The "successor" that only had five or so games and was quickly discontinued, while the console it was "succeeding" continued to get made?

TL;DR, it was a console that was quite ahead of its time and future proof too. Unlike the Sega CD, the PC Engine CD add on was everything but a flop! In fact, it is what enabled the console to last until the PS1 era! It was to the point that most later games were on CD instead of cartidge!
.... or, well, little card things actually. Not cartridges.
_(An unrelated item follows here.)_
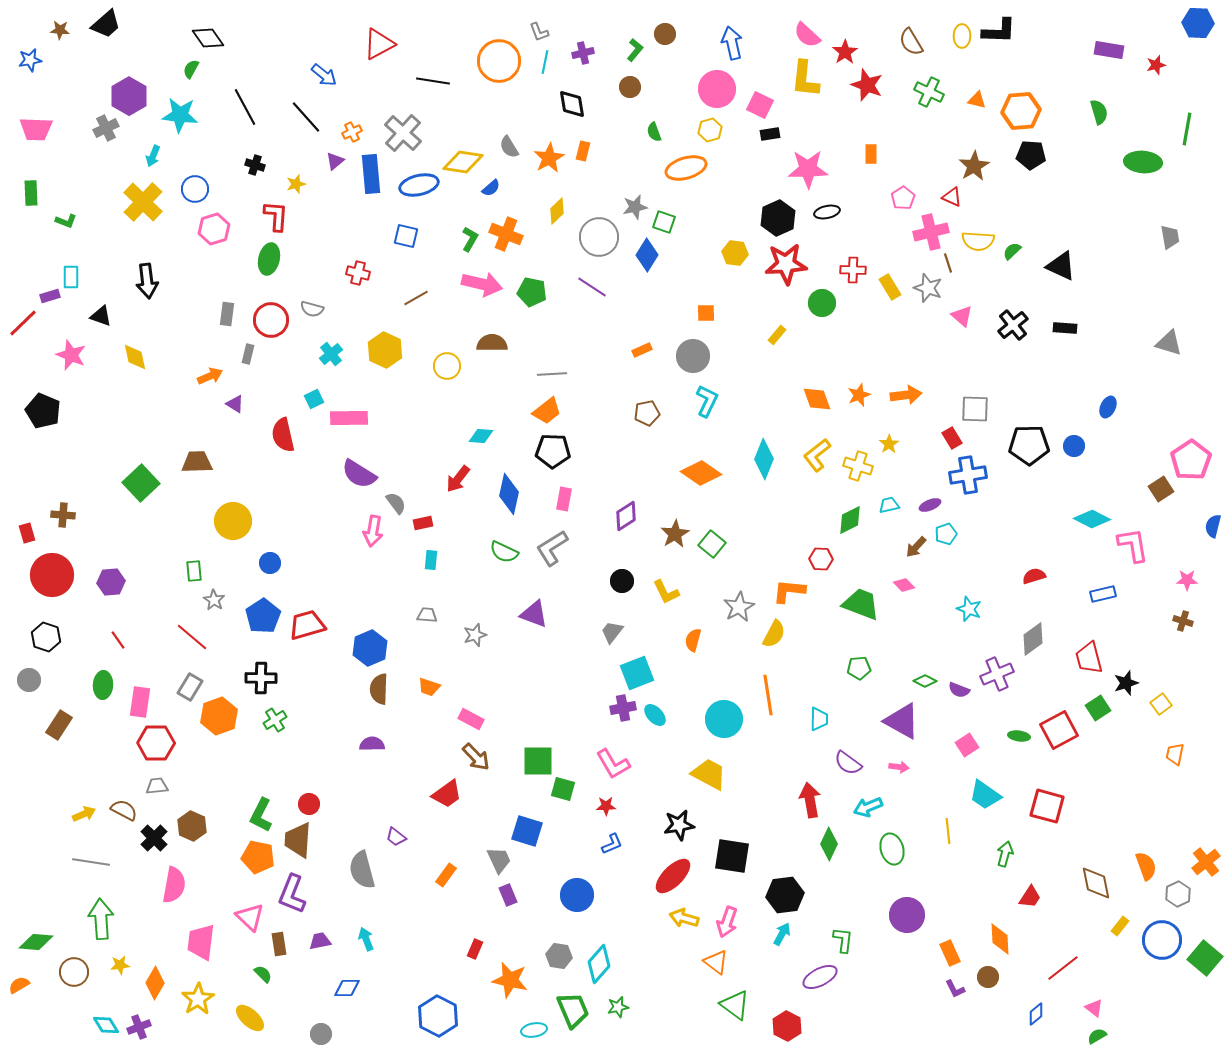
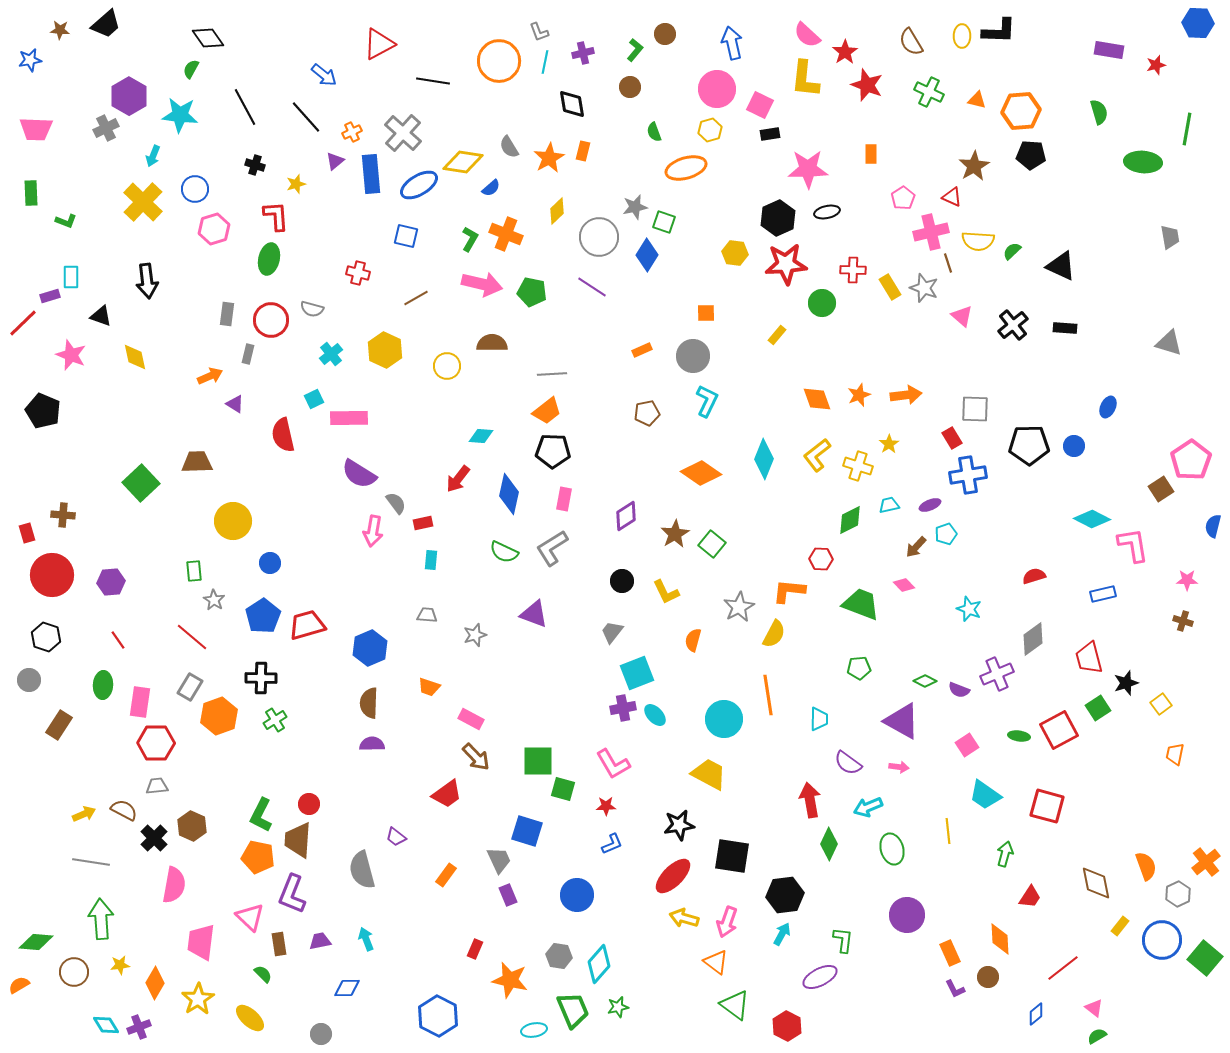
blue ellipse at (419, 185): rotated 18 degrees counterclockwise
red L-shape at (276, 216): rotated 8 degrees counterclockwise
gray star at (928, 288): moved 4 px left
brown semicircle at (379, 689): moved 10 px left, 14 px down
The funny thing is that the US marketing tried to call them "Turbochips" but even on US games the term "HuCard" was still plainly visible so everyone I've ever known called them that.

I loved those cards.

As for this topic, its hard for me to pick a favorite. I didn't grow up with just one sixteen bit console but actually got to experience the three main ones (SNES, Gen, and TG16) in my youth, with the last being one I didn't own but played at a friends' house once but its games nevertheless stuck with me.